Едва уловимое басовитое гудение — словно Меч кивнул мне, соглашаясь.
— Разве ты раб Меча, Всеслав-ведун? — вдруг в упор спросила Соня. — Легенда… или быль… хороша, слов нет, но разве ты раб Меча? Разве ты не можешь взять его САМ? Разве лишится он от этого своей Силы?
Она била безжалостно и в самую точку. Нет, не зря носила девчонка знак Черного Перуна, не зря…
— Нет, я не раб Меча, — ответил я. — Его можно взять, как обычное оружие… и он не откажет в помощи.
— Так почему же?!… — завопила Машка.
— Потому что нас слишком мало, чтобы выпарить железо из крови. Ее не хватит на гвоздь.
— Чушь! — сорвался Михаил. — Если все так… надо взять… на станцию…
— Пока не накопится достаточно железа… — тихо повторил я, уже не надеясь, что они поймут.
— Я возьму, — воинственно сообщила Машка. Двинулась к Мечу и без всяких колебаний потянула за рукоять что было силы.
Меч даже не дрогнул.
— Помнишь легенду о том, как король Артур доставал меч из камня? — спросил я. — У волшебных клинков это, похоже, распространенный обычай.

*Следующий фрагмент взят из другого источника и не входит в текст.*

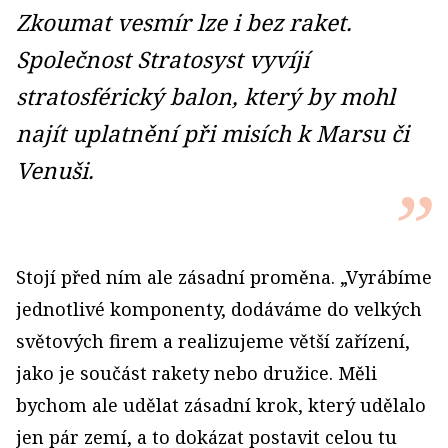
Zkoumat vesmír lze i bez raket.
Společnost Stratosyst vyvíjí
stratosférický balon, který by mohl
najít uplatnění při misích k Marsu či
Venuši.
Stojí před ním ale zásadní proměna. „Vyrábíme
jednotlivé komponenty, dodáváme do velkých
světových firem a realizujeme větší zařízení,
jako je součást rakety nebo družice. Měli
bychom ale udělat zásadní krok, který udělalo
jen pár zemí, a to dokázat postavit celou tu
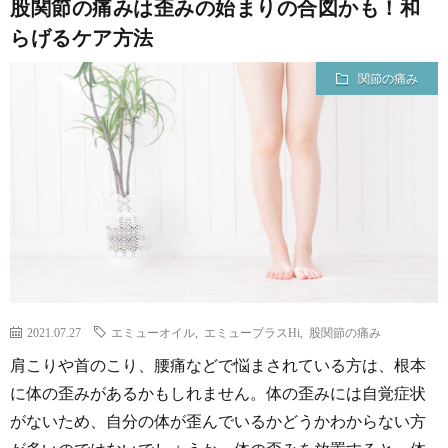
股関節の痛みは歪みの始まりの合図かも！和
らげるケア方法
関節の痛み
2021.07.27
エミューオイル
,
エミュープラスHi
,
股関節の痛み
肩こりや首のこり、腰痛などで悩まされている方は、根本
に体の歪みがあるかもしれません。体の歪みには自覚症状
がないため、自分の体が歪んでいるかどうかわからない方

Наверное, Маша тут же бы и всадила в меня целую очередь, не повисни Соня и Костик у нее на плечах.
— Он… он… — рычала Машка, — трус! Трус проклятый, из-за тебя, из-за тебя… — она захлебнулась слезами.
— Всеслав-ведун, — подняла глаза Соня. — Это правда, что ты можешь поднять Меч даже без его воли?
— Правда.
— Так почему же?!.. — ярость в ее голосе, казалось, сейчас зажжет окружающий лес. Я почувствовал, как Отец беспокойно поежился.
— Мы не выковали недостающего гвоздя.
— Я уже слышала это!
— Значит, Черный Перун ошибся в тебе, если ты не поняла меня.
— Ты хочешь сказать…
— Что тем, кого ты хочешь освобождать, это вовсе не нужно, Соня Корабельникова, брат мой во Черном Перуне.